Lessons from deploying thousands of LoRA guardrails in production

Table of contents

Vibe-training is our approach to building guardrails: instead of collecting labeled data and hand-tuning prompts, you describe the policy you want in plain language and get back a trained classifier. The “vibe” is the spec, and the pipeline turns it into a real fine-tuned model.

Our vibe-training platform ([platform link]) lets you train production-grade guardrails in a few minutes, and production-grade cuts along two axes: quality and performance. The first is about getting the classifier right. That’s the job of BARRED, the technique behind our training pipeline, which we covered in [previous blog post]. The second is getting that classifier to run in production, fast and at scale, which is what this post is about.

The two are tightly coupled.
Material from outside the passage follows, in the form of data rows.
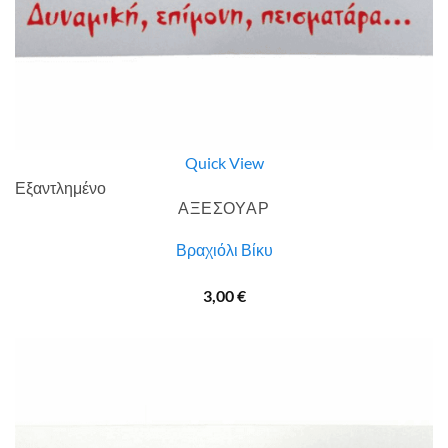
Quick View
Εξαντλημένο
ΑΞΕΣΟΥΑΡ
Βραχιόλι Βίκυ
3,00
€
BARRED ships every guardrail as a LoRA adapter over a shared base model, and per-task adapters beat a one-size-fits-all judge on quality. But that design only pays off if you can actually serve those adapters under real load, and real load here is unforgiving.
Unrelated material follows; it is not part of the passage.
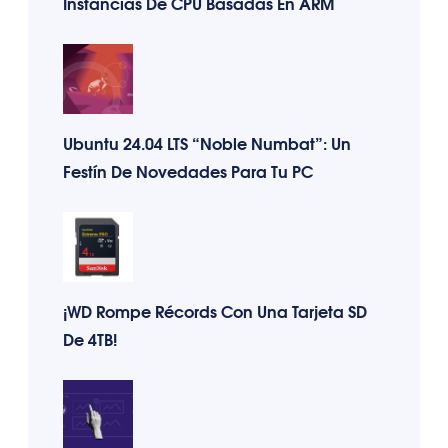
Instancias De CPU Basadas En ARM
Ubuntu 24.04 LTS “Noble Numbat”: Un
Festín De Novedades Para Tu PC
¡WD Rompe Récords Con Una Tarjeta SD
De 4TB!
Guardrails are blocking: nothing reaches the user until the relevant ones have run and passed, so a slow guardrail is a slow product. Our budget is sub-100ms p95. And they never come one at a time. A single application request typically fires 5 to 20 of them at once, each a different adapter, all due inside the same window.

So the problem this post tackles is serving a large, diverse population of LoRA adapters over a small base model, under bursty parallel load, without blowing the latency budget. Here’s how we did it.

‍

Building the benchmark

Overhead-heavy workload

We started off by studying the performance of our base model, without any LoRAs, to see where we land in terms of throughput for our latency budget.
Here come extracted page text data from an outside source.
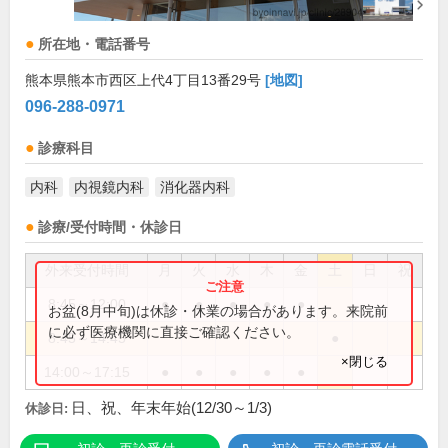
所在地・電話番号
熊本県熊本市西区上代4丁目13番29号
[地図]
096-288-0971
診療科目
内科
内視鏡内科
消化器内科
診療/受付時間・休診日
外来受付時間
月
火
水
木
金
土
日
祝
8:45～12:00
●
●
●
●
●
お盆(8月中旬)は休診・休業の場合があります。来院前
に必ず医療機関に直接ご確認ください。
8:45～14:45
●
×閉じる
14:00～17:15
●
●
●
●
●
日、祝、年末年始(12/30～1/3)
休診日:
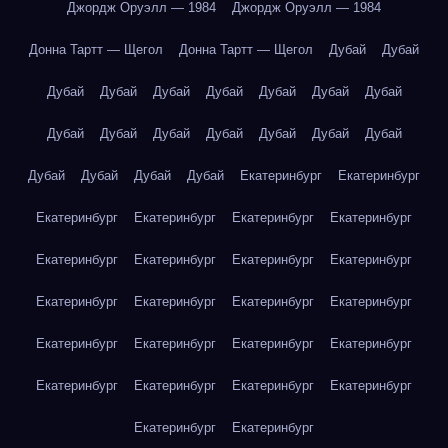
Джордж Оруэлл — 1984
Джордж Оруэлл — 1984
Донна Тартт — Щегол
Донна Тартт — Щегол
Дубай
Дубай
Дубай
Дубай
Дубай
Дубай
Дубай
Дубай
Дубай
Дубай
Дубай
Дубай
Дубай
Дубай
Дубай
Дубай
Дубай
Дубай
Дубай
Дубай
Екатеринбург
Екатеринбург
Екатеринбург
Екатеринбург
Екатеринбург
Екатеринбург
Екатеринбург
Екатеринбург
Екатеринбург
Екатеринбург
Екатеринбург
Екатеринбург
Екатеринбург
Екатеринбург
Екатеринбург
Екатеринбург
Екатеринбург
Екатеринбург
Екатеринбург
Екатеринбург
Екатеринбург
Екатеринбург
Екатеринбург
Екатеринбург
The basic shape of our workload is short requests (mostly < 4K tokens), structured output, and a single output token - i.e. prefill only.

We use a small base model (Qwen3-4B) on an H100 card.

Utilizing this large card, capable of 989 TFLOPs/s would require us to do aggressive batching in each prefill step, to ensure the GEMM operations are saturated.

And here we encountered the first challenge: The target latency budget was p95 latency

of < 100 ms, which effectively leaves each scheduler step (batch) roughly 50ms net.

Since latency grows with batch size, we had to limit the number of tokens in a single batch, at a number which did not manage to saturate the hardware.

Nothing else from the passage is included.